I dreamed last night that the board game Village existed as an iOS app, and that all the world participated in tournaments when they played, whether they liked it or not. Unwittingly, I ended up in one of the top 2 positions, and had somehow won all the other games in the tournament as well. At the end I was paired against my friend Eric Simon, and it was my turn to make a move—but life and work and other distractions kept me from returning to the game for a few hours, half a day perhaps, while the whole world waited to see who the next champion might be–where it was the topic of forums and news, though I was strangely remote from all of this and unaware of it. Later on I found the time to return to the game only to discover that it, and the tournament, were over; I hadn’t played fast enough, it seemed, and in a tiff, the judges had called the match. I checked the app and checked again to get some verification, but I could learn nothing. It ought to have bothered me more, this great loss, but I took it in stride as much as I was able, and went on with the way that things were. In the scheme of things, disappointing the world over a game wasn’t so important. Not in comparison with all the other things that remain undone, the art uncomposed, the stories unwritten.

TOMORROW

Creatively, these past 2 months have felt a little like staggering through a dark cave wondering which way leads to daylight and fresh air. I know the surface world exists and that it’s populated by lots of people who see clearly in the day and breathe deeply, and think little of the subterranean world beneath their feet. I used to live there. Down below, drafts sometimes whisper through the caverns, and rumblings from the world above; I keep tunneling, in hopes I’m getting closer to freedom.

WATCHING

This week it’s been theatre and more theatre. Saw an excellent new play, Miss Marx, at Strawdog Theatre Company, and saw A Tale of Two Cities at Lifeline. This week I’ll head over to see another new one, Rites and Sacrifices, at Idle Muse. Chicago is the best theatre city I’ve ever heard of–the art is prolific, it’s (relatively) inexpensive to produce in comparison with bigger cities, and so much of it is experimental. Theatre artists can afford to take risks here, and those that enjoy taking risks stick around and continue to refine their art. The people that stay here are committed to their work; they’re not here waiting to “be discovered.” They know this isn’t the right place for that. Many leave and find larger success elsewhere. The ones that stay live their lives creating incredible art. I’m proud to live here.

STRANGER THAN FICTION

Yesterday my niece phoned to tell me that author Richard Peck selected her poem to read in front of the whole elementary school. She was chosen for the young author’s conference (and he confided to my sister that it was his favorite of the poems he read). I’m very proud of her.

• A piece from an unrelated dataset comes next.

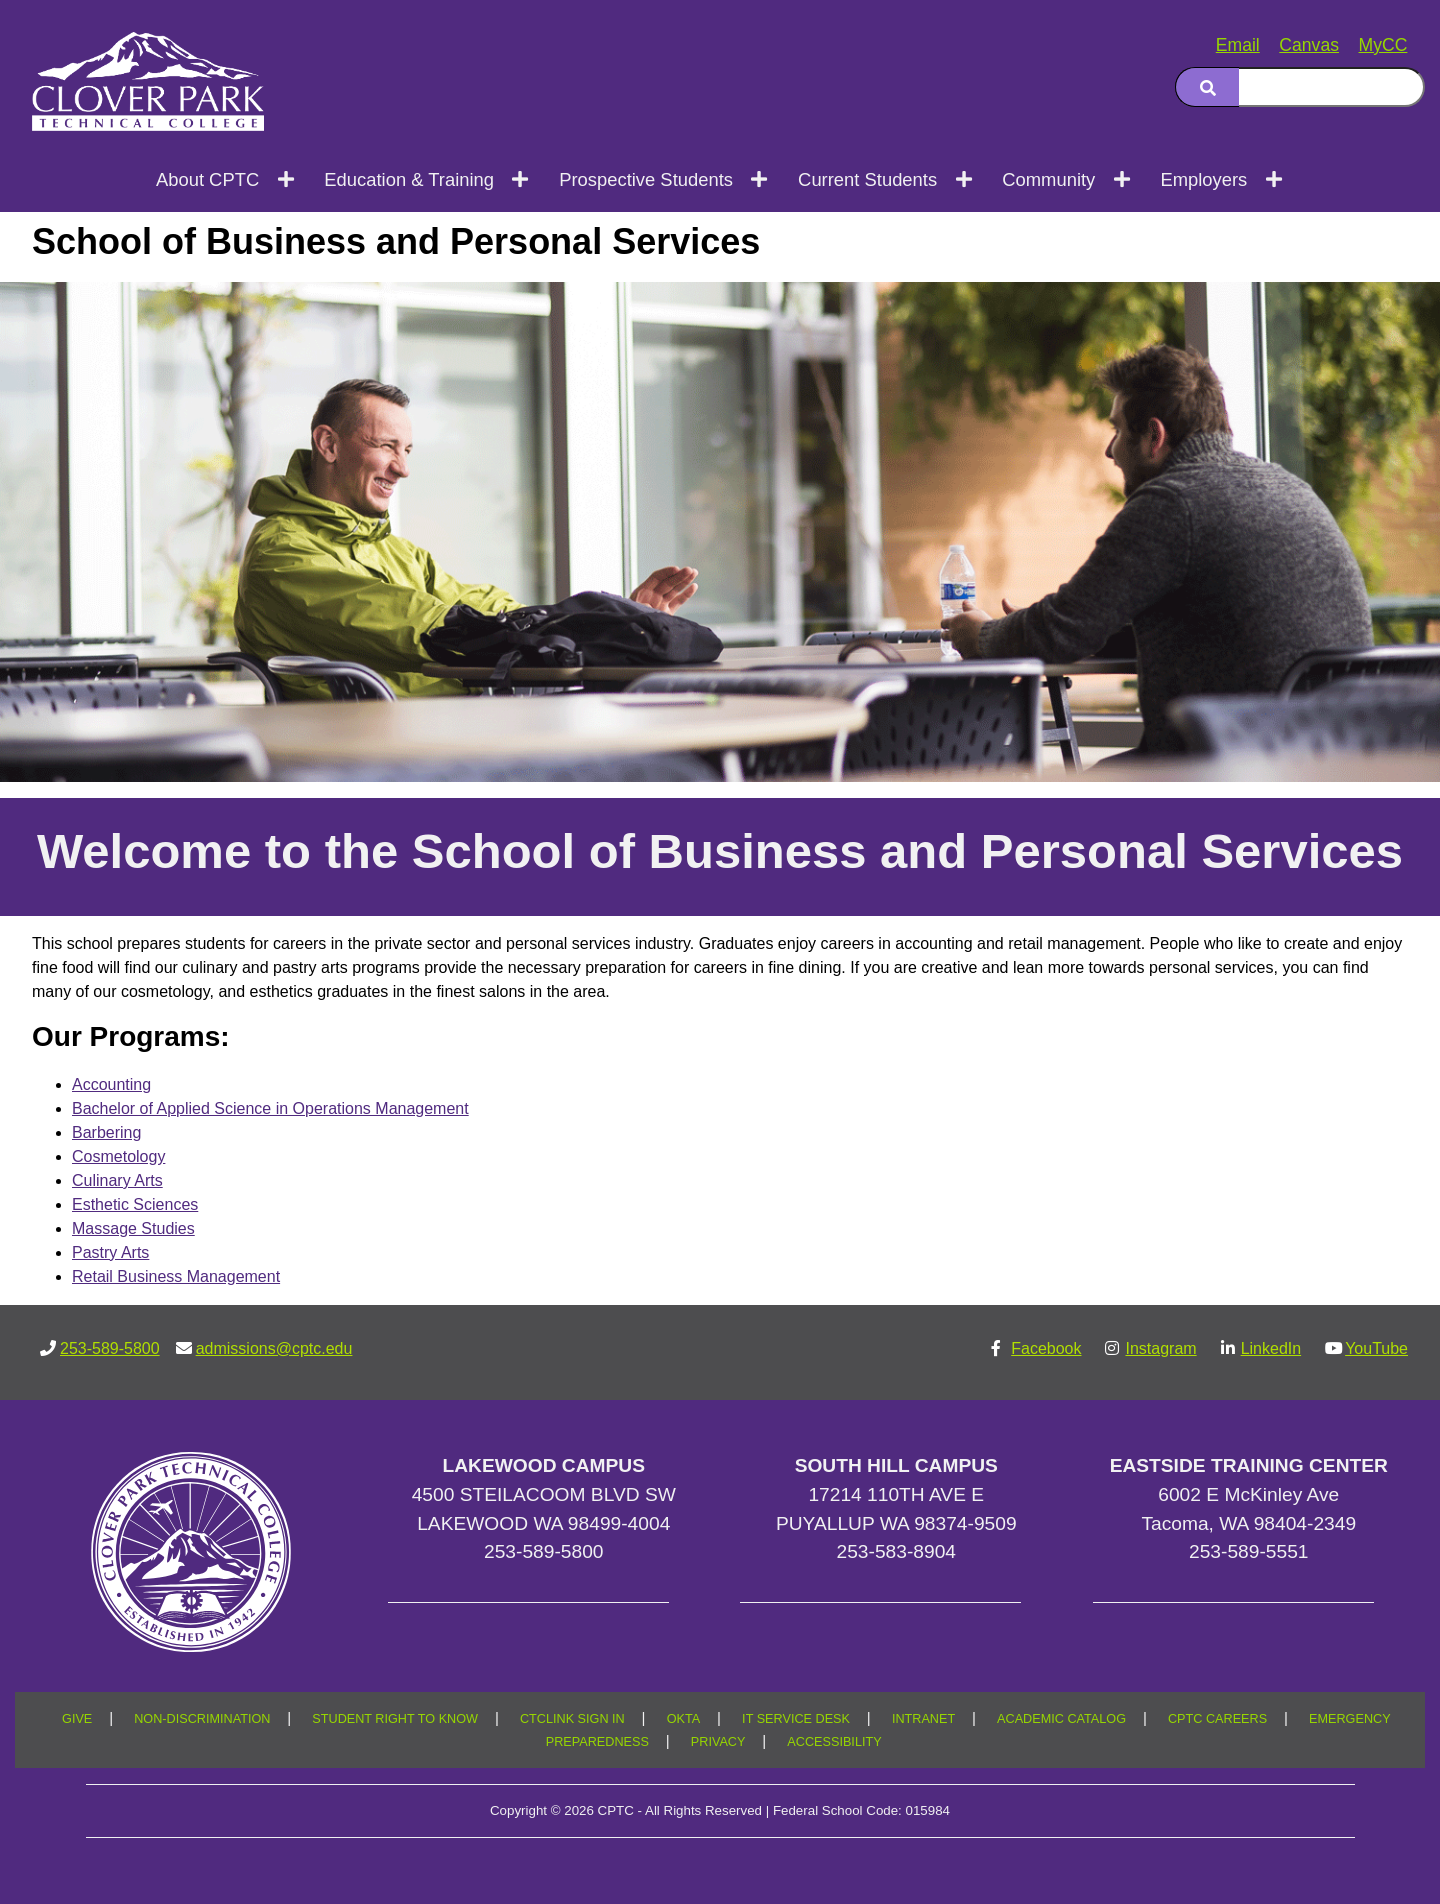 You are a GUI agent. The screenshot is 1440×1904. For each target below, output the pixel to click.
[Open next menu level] (286, 179)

When I was her age I had a similar experience at a young author’s conference with Gerda Weissmann Klein. Ms. Klein didn’t rave about my story, but my teachers did, and that encouragement and validation became the foundation upon which I learned to love writing. The story I wrote was called Steviana Lones’s Space Adventure, and you can pretty well see it for the Star Wars-Indy mashup that it was. I never understood why my teachers loved it; I knew when I wrote it that none of it was original. I’d obviously ripped off Han Solo and Indiana Jones, cast myself in the role, and my friend John Evans as my sidekick and companion. I stole heavily from everything else that inspired me in 1984–the Galaxian video game, Dungeons & Dragons, and television shows.

Then again… I’ve since learned that nothing I’ve ever written is original, whether or not I believe it to be, and most of my favorite works of art are simply older works rehashed. I knew more back when I knew nothing.